Problem to work on:
Report how many lines in the material hold the word "sheet". No other content is required.

Exercise material:
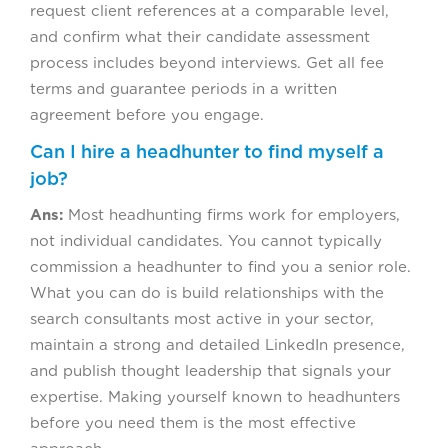
request client references at a comparable level,
and confirm what their candidate assessment
process includes beyond interviews. Get all fee
terms and guarantee periods in a written
agreement before you engage.
Can I hire a headhunter to find myself a
job?
Ans:
Most headhunting firms work for employers,
not individual candidates. You cannot typically
commission a headhunter to find you a senior role.
What you can do is build relationships with the
search consultants most active in your sector,
maintain a strong and detailed LinkedIn presence,
and publish thought leadership that signals your
expertise. Making yourself known to headhunters
before you need them is the most effective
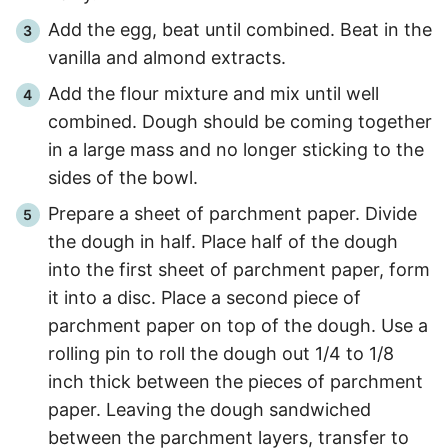
Add the egg, beat until combined. Beat in the
vanilla and almond extracts.
Add the flour mixture and mix until well
combined. Dough should be coming together
in a large mass and no longer sticking to the
sides of the bowl.
Prepare a sheet of parchment paper. Divide
the dough in half. Place half of the dough
into the first sheet of parchment paper, form
it into a disc. Place a second piece of
parchment paper on top of the dough. Use a
rolling pin to roll the dough out 1/4 to 1/8
inch thick between the pieces of parchment
paper. Leaving the dough sandwiched
between the parchment layers, transfer to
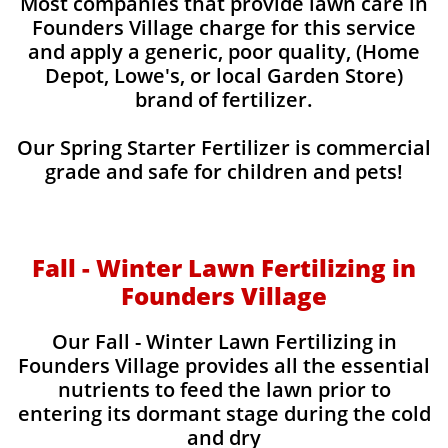
Most companies that provide lawn care in
Founders Village charge for this service
and apply a generic, poor quality, (Home
Depot, Lowe's, or local Garden Store)
brand of fertilizer.
Our Spring Starter Fertilizer is commercial
grade and safe for children and pets!
Fall - Winter Lawn Fertilizing in
Founders Village
Our Fall - Winter Lawn Fertilizing in
Founders Village provides all the essential
nutrients to feed the lawn prior to
entering its dormant stage during the cold
and dry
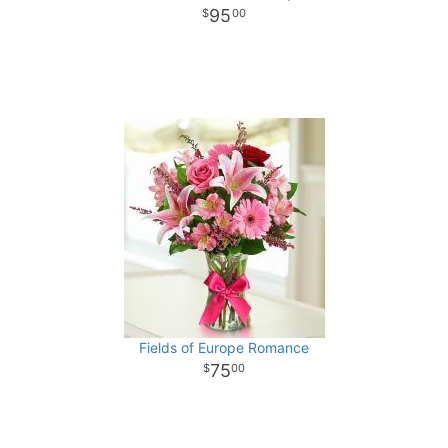
95
00
Fields of Europe Romance
75
00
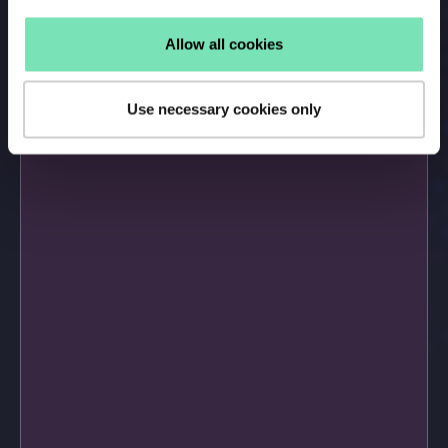
Allow all cookies
Use necessary cookies only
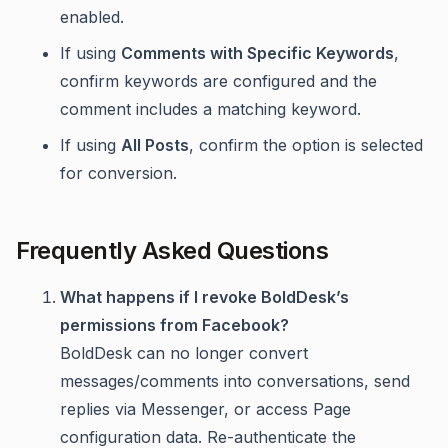
enabled.
If using
Comments with Specific Keywords
,
confirm keywords are configured and the
comment includes a matching keyword.
If using
All Posts
, confirm the option is selected
for conversion.
Frequently Asked Questions
What happens if I revoke BoldDesk’s
permissions from Facebook?
BoldDesk can no longer convert
messages/comments into conversations, send
replies via Messenger, or access Page
configuration data. Re-authenticate the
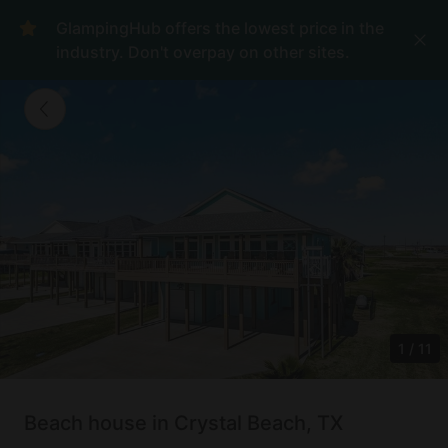
GlampingHub offers the lowest price in the
industry. Don't overpay on other sites.
1
/
11
Beach house in Crystal Beach, TX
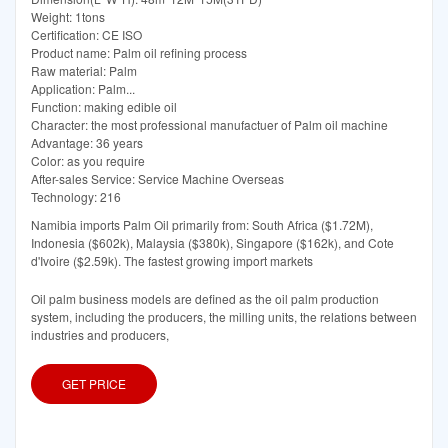
Weight: 1tons
Certification: CE ISO
Product name: Palm oil refining process
Raw material: Palm
Application: Palm...
Function: making edible oil
Character: the most professional manufactuer of Palm oil machine
Advantage: 36 years
Color: as you require
After-sales Service: Service Machine Overseas
Technology: 216
Namibia imports Palm Oil primarily from: South Africa ($1.72M),
Indonesia ($602k), Malaysia ($380k), Singapore ($162k), and Cote
d'Ivoire ($2.59k). The fastest growing import markets
Oil palm business models are defined as the oil palm production
system, including the producers, the milling units, the relations between
industries and producers,
GET PRICE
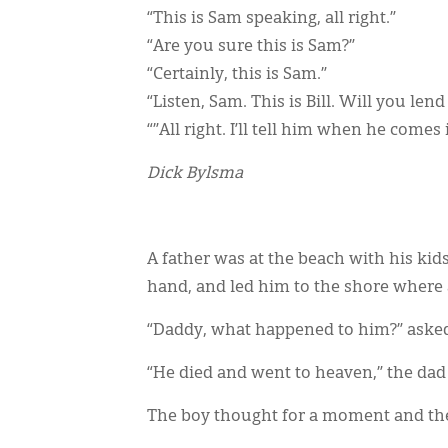
“This is Sam speaking, all right.”
“Are you sure this is Sam?”
“Certainly, this is Sam.”
“Listen, Sam. This is Bill. Will you len
“”All right. I’ll tell him when he comes 
Dick Bylsma
A father was at the beach with his kid
hand, and led him to the shore where a
“Daddy, what happened to him?” asked
“He died and went to heaven,” the dad 
The boy thought for a moment and the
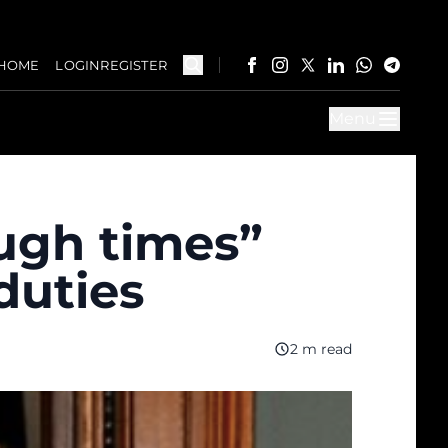
HOME
LOGIN
REGISTER
Menu
ugh times”
duties
2 m read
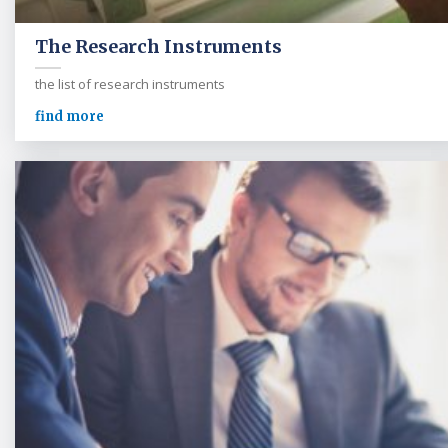
The Research Instruments
the list of research instruments
find more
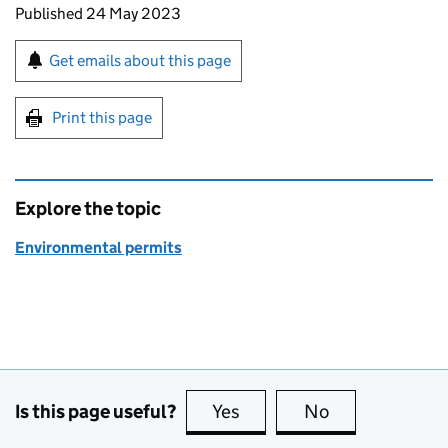
Updates to this page
Published 24 May 2023
Sign up for emails or print this page
Get emails about this page
Print this page
Explore the topic
Environmental permits
Is this page useful?
Yes
this page is useful
No
this page is no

Expected answer:
2